Live album by Blue Öyster Cult
- Released: February 27, 1975
- Recorded: April 27, 1974 October 5–21, 1974
- Venue: Academy of Music, New York City Paramount Theatre, Portland, Oregon Paramount Theatre, Seattle, Washington Show Palace, Phoenix, Arizona Long Beach Arena, Long Beach, California P.N.E. Coliseum, Vancouver, British Columbia Capitol Theatre, New Jersey
- Genre: Hard rock; heavy metal;
- Length: 78:13
- Label: Columbia
- Producer: Murray Krugman; Sandy Pearlman;

Blue Öyster Cult chronology
| Secret Treaties (1974) | On Your Feet or on Your Knees (1975) | Agents of Fortune (1976) |

Blue Öyster Cult live chronology
|  | On Your Feet or on Your Knees (1975) | Some Enchanted Evening (1978) |

= On Your Feet or on Your Knees =

On Your Feet or on Your Knees is the first live album by American rock band Blue Öyster Cult, released on Feb. 27, 1975 by Columbia Records. The album features three songs from each of the band's first three studio albums, two covers ("I Ain't Got You", albeit with modified lyrics, and "Born to Be Wild"), and one ("Buck's Boogie") original instrumental that remains a staple of the band's live shows to this day. The 12 songs include performances at the Academy of Music in New York City, the Paramount Theatre in Portland, the Paramount Theatre in Seattle, the Show Palace in Phoenix, the Long Beach Arena, the P.N.E. Coliseum in Vancouver and the Capitol Theatre in New Jersey, although it's not clear which songs came from which venues and on what dates.

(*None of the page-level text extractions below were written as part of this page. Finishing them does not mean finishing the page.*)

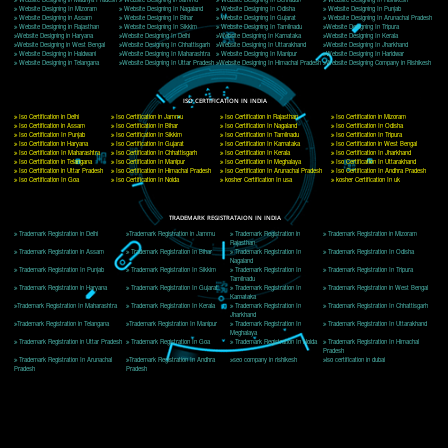
Delhi, Delhi 110018
Telephone: +91-9760885708,+91-8439299931
Website:- www.jcsai.com
E-mail: ceojcsinfotech@gmail.com, info@jcsai.com
CORPORATE OFFICE MORADABAD
44,Panjabi Colony Sita Road Chandausi,Moradabad(244412)
Uttar Pradesh,India
Telephone: +91-9760885708,+91-8439299931
Website:- www.jcsai.com,
E-mail: ceojcsinfotech@gmail.com, info@jcsai.com
CORPORATE OFFICE RISHIKESH
Near Hotel Green Hills, Tapovan, Badrinath Highway,
Rishikesh (249201)Uttarakhand ,India
Telephone: +91-9760885708,+91-8439299931
Website:- www.jcsai.com
E-mail:ceojcsinfotech@gmail.com, info@jcsai.com
SERVICES OFFERED IN ALL STATES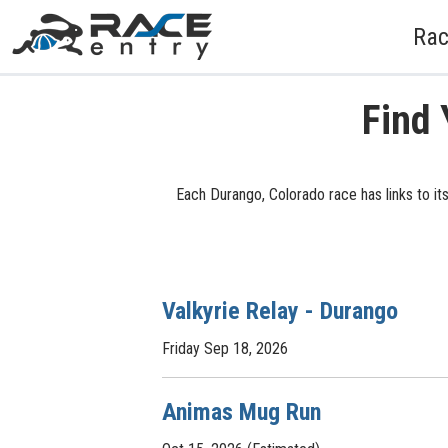
Rac
Find 
Each Durango, Colorado race has links to it
Valkyrie Relay - Durango
Friday Sep 18, 2026
Animas Mug Run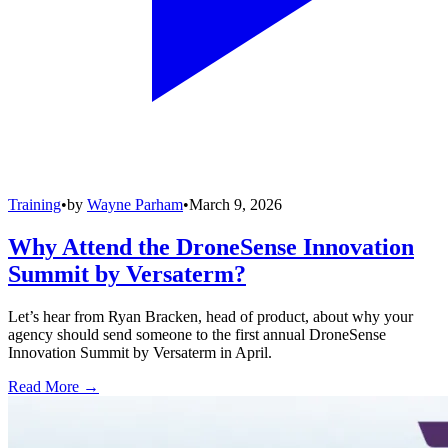
Training
•
by
Wayne Parham
•
March 9, 2026
Why Attend the DroneSense Innovation
Summit by Versaterm?
Let’s hear from Ryan Bracken, head of product, about why your
agency should send someone to the first annual DroneSense
Innovation Summit by Versaterm in April.
Read More →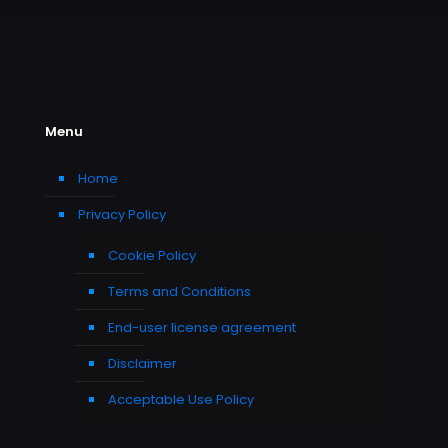
Menu
Home
Privacy Policy
Cookie Policy
Terms and Conditions
End-user license agreement
Disclaimer
Acceptable Use Policy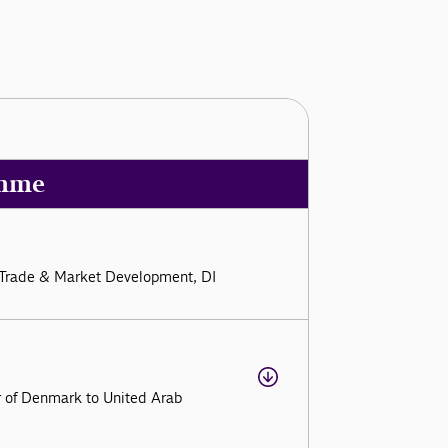
mme
al Trade & Market Development, DI
r of Denmark to United Arab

The cover lettering designed by Gerard Huerta, also used on the 2012 boxed set, was one of the first "Heavy Metal" logo designs. The cover art, photographed by John Berg, prominently features St Paul's Episcopal Chapel in South Salem, New York.

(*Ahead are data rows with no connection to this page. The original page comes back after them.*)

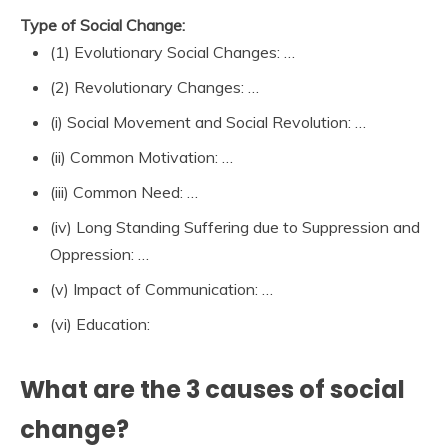
Type of Social Change:
(1) Evolutionary Social Changes: …
(2) Revolutionary Changes: …
(i) Social Movement and Social Revolution: …
(ii) Common Motivation: …
(iii) Common Need: …
(iv) Long Standing Suffering due to Suppression and
Oppression: …
(v) Impact of Communication: …
(vi) Education:
What are the 3 causes of social
change?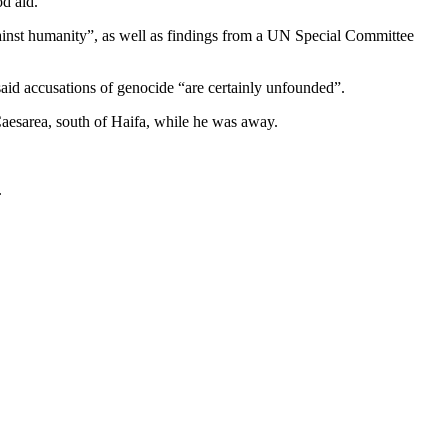
d aid.
ainst humanity”, as well as findings from a UN Special Committee
aid accusations of genocide “are certainly unfounded”.
 Caesarea, south of Haifa, while he was away.
.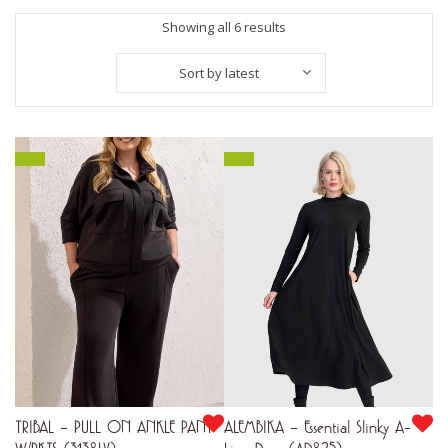
Sorted
Showing all 6 results
by
Sort by latest
latest
TRIBAL – PULL ON ANKLE PANT
ALEMBIKA – Essential Slinky A-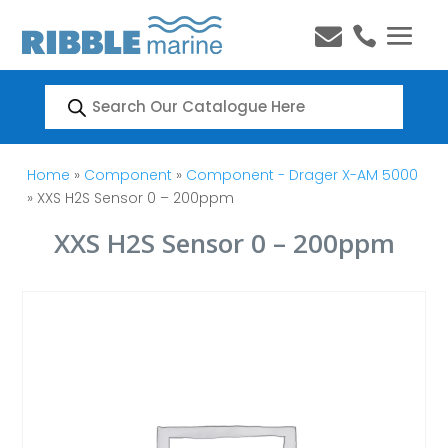


Products
search
Home
»
Component
»
Component - Drager X-AM 5000
» XXS H2S Sensor 0 – 200ppm
XXS H2S Sensor 0 – 200ppm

The album reached No. 22 on the Billboard 200, the band's highest-charting album in the United States.

Professional ratings
Review scores
| Source | Rating |
| AllMusic | Star |
| Christgau's Record Guide | C+ |
| Collector's Guide to Heavy Metal | 8/10 |
| Rolling Stone | (mixed) |
| Tom Hull | C− |

==Track listing==

Side one
| No. | Title | Writer(s) | Length |
|---|---|---|---|
| 1. | "Subhuman" | Eric Bloom, Sandy Pearlman | 7:30 |
| 2. | "Harvester of Eyes" | Donald Roeser, Bloom, Richard Meltzer | 4:55 |
| 3. | "Hot Rails to Hell" | Joe Bouchard | 5:55 |

Side two
| No. | Title | Writer(s) | Length |
|---|---|---|---|
| 4. | "The Red and the Black" | Albert Bouchard, Bloom, Pearlman | 4:33 |
| 5. | "7 Screaming Diz-Busters" | A. Bouchard, J. Bouchard, Pearlman, Roeser | 8:27 |
| 6. | "Buck's Boogie" | Roeser | 7:40 |

Side three
| No. | Title | Writer(s) | Length |
|---|---|---|---|
| 1. | "Then Came the Last Days of May" | Roeser | 4:35 |
| 2. | "Cities on Flame" | Roeser, A. Bouchard, Pearlman | 4:08 |
| 3. | "ME 262" | Bloom, Roeser, Pearlman | 8:47 |

Side four
| No. | Title | Writer(s) | Length |
|---|---|---|---|
| 4. | "Before the Kiss, a Redcap" | Allen Lanier, Murray Krugman, Roeser, Pearlman | 5:05 |
| 5. | "Maserati GT (I Ain't Got You)" | Calvin Carter | 8:59 |
| 6. | "Born to Be Wild" | Mars Bonfire | 6:36 |
| Total length: |  |  | 78:13 |

==Personnel==
- Band members
- Eric Bloom - lead vocals on tracks 1–2, 4–5, 9, 11–12, stun guitar, synthesizer
- Donald "Buck Dharma" Roeser - lead guitar, lead vocals on "Then Came The Last Days of May" and "Before the Kiss, a Redcap"
- Allen Lanier - rhythm guitar, keyboards
- Joe Bouchard - bass, lead vocals on "Hot Rails to Hell"
- Albert Bouchard - drums, guitar, lead vocals on "Cities on Flame"

- Production
- Murray Krugman, Sandy Pearlman - producers
- Tom Scott, Kurt Kuntzel, Aaron Baron, Tim Geelan, Pete Weiss, Jerry Smith - engineers
- Jack Douglas - engineer, mixing
- John Berg and Gerard Huerta - design
- John Berg - cover photograph at St. Paul's Chapel, Vista, New York

==Charts==

| Chart (1975) | Peak position |
|---|---|
| Canada Top Albums/CDs (RPM) | 22 |
| French Albums (SNEP) | 19 |
| US Billboard 200 | 22 |

== Certifications ==

| Region | Certification | Certified units/sales |
| United States (RIAA) | Gold | 500,000^{^} |
^{^} Shipments figures based on certification alone.